DATA FOR PROCESSING ::
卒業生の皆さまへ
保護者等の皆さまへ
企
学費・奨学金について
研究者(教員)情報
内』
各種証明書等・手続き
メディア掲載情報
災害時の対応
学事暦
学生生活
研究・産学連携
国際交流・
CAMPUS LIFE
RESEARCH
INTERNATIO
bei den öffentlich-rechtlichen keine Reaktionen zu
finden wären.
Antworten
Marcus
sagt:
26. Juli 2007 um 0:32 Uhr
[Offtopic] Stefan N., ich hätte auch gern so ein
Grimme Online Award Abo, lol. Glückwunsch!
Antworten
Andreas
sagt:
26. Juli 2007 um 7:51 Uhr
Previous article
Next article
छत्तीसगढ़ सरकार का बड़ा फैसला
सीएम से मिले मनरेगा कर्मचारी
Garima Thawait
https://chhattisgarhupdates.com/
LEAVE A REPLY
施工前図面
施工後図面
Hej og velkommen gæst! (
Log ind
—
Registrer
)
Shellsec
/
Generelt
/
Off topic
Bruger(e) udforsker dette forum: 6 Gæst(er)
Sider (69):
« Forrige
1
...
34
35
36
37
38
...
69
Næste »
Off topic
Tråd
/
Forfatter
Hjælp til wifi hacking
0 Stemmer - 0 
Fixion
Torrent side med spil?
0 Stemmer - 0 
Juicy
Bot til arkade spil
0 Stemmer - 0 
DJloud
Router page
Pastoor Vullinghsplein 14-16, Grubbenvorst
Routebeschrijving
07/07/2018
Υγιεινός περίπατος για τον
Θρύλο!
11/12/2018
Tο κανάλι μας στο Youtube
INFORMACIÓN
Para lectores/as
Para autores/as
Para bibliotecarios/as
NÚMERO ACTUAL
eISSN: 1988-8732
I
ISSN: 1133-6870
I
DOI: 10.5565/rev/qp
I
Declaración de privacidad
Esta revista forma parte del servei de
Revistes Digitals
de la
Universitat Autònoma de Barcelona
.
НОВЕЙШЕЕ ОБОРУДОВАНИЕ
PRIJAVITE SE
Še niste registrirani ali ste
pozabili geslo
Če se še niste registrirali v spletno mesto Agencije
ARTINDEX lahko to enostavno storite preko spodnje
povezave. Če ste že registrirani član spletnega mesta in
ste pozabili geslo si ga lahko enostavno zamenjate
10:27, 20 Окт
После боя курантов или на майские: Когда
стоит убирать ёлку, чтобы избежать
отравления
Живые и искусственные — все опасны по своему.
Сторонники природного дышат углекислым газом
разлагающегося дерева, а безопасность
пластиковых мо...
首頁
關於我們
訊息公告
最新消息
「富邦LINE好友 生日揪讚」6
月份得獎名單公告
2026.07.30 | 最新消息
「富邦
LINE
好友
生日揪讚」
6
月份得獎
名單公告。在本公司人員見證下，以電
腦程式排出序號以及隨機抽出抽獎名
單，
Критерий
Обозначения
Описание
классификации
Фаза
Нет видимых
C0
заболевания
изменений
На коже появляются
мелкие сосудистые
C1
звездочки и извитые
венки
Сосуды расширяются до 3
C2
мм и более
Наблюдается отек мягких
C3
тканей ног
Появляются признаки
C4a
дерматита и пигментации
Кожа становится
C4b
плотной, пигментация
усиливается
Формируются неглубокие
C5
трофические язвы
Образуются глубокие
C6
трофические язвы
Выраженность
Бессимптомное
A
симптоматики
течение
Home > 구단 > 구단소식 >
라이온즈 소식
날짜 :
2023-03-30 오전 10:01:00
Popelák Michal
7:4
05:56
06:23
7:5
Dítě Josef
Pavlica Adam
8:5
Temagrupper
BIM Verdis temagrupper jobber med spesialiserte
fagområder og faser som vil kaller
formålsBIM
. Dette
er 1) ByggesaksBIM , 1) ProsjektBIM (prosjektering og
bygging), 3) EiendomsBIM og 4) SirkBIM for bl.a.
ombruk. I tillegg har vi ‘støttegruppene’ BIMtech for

GOAL OF THE EXERCISE :: How many lines of the entries above include the word "pozabili"? Reply with the number alone.

OUTPUT OF THE EXERCISE :: 2